Revert D30745960: [DDP] Remove SPMD from self.modules_buffers
authorHoward Huang <howardhuang@fb.com>
Thu, 9 Sep 2021 15:20:40 +0000 (08:20 -0700)
committerFacebook GitHub Bot <facebook-github-bot@users.noreply.github.com>
Thu, 9 Sep 2021 15:22:12 +0000 (08:22 -0700)
Test Plan: revert-hammer

Differential Revision:
D30745960 (https://github.com/pytorch/pytorch/commit/15532595209d2daf34d35e10f8d3d3b64966aea2)
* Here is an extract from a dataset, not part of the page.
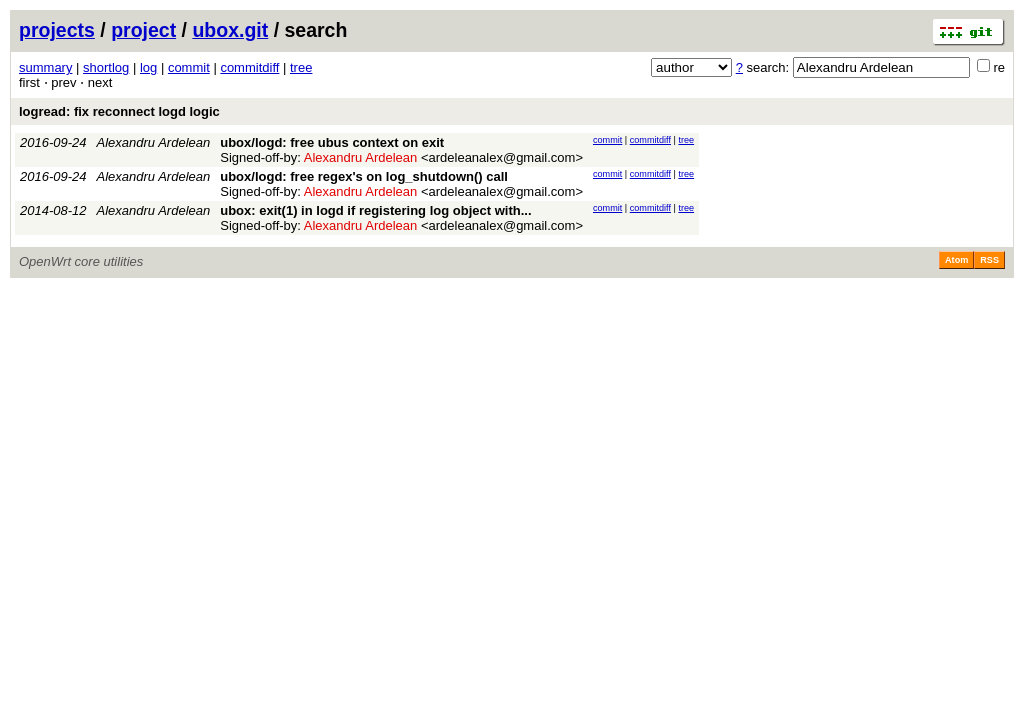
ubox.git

Original commit changeset: 66a8f9847e9f

fbshipit-source-id: d3f3fb813c45ac1b0ff15c6154b2e99e5dbab433

torch/nn/parallel/distributed.py

index 76260aa..734d42c 100644 (file)
@@ -748,15 +748,21 @@ class DistributedDataParallel(Module, Joinable):
         """
         # Collect buffers for modules, filtering out buffers that should be ignored.
         named_module_buffers = [
-            (buffer, buffer_name)
-            for buffer_name, buffer in self.module.named_buffers()
+            [
+                (buffer, buffer_name)
+                for buffer_name, buffer in self.module.named_buffers()
+            ]
         ]
         self.modules_buffers = [
-            buffer
-            for (buffer, buffer_name) in named_module_buffers
-            if buffer_name not in self.parameters_to_ignore
+            [
+                buffer
+                for (buffer, buffer_name) in module_buffers
+                if buffer_name not in self.parameters_to_ignore
+            ]
+            for module_buffers in named_module_buffers
         ]
 
+
     def _build_param_to_name_mapping(self, parameters):
         param_to_param_index = {parameters[0][i]: i for i in range(len(parameters[0]))}
         param_set = set(parameters[0])
@@ -1033,7 +1039,7 @@ class DistributedDataParallel(Module, Joinable):
         if self.will_sync_module_buffers():
             authoritative_rank = self._find_common_rank(self._distributed_rank, False)
             self._distributed_broadcast_coalesced(
-                self.modules_buffers, self.broadcast_bucket_size, authoritative_rank
+                self.modules_buffers[0], self.broadcast_bucket_size, authoritative_rank
             )
 
     # When running in join model, agrees upon a common rank and broadcast model
@@ -1339,7 +1345,7 @@ class DistributedDataParallel(Module, Joinable):
         return (
             self.require_forward_param_sync
             and self.broadcast_buffers
-            and len(self.modules_buffers) > 0
+            and len(self.modules_buffers[0]) > 0
         )
 
     def _find_common_rank(self, input_rank, rank_cond):
@@ -1377,7 +1383,7 @@ class DistributedDataParallel(Module, Joinable):
                 # reassigned.
                 self._assign_modules_buffers()
                 self._distributed_broadcast_coalesced(
-                    self.modules_buffers,
+                    self.modules_buffers[0],
                     self.broadcast_bucket_size,
                     authoritative_rank,
                 )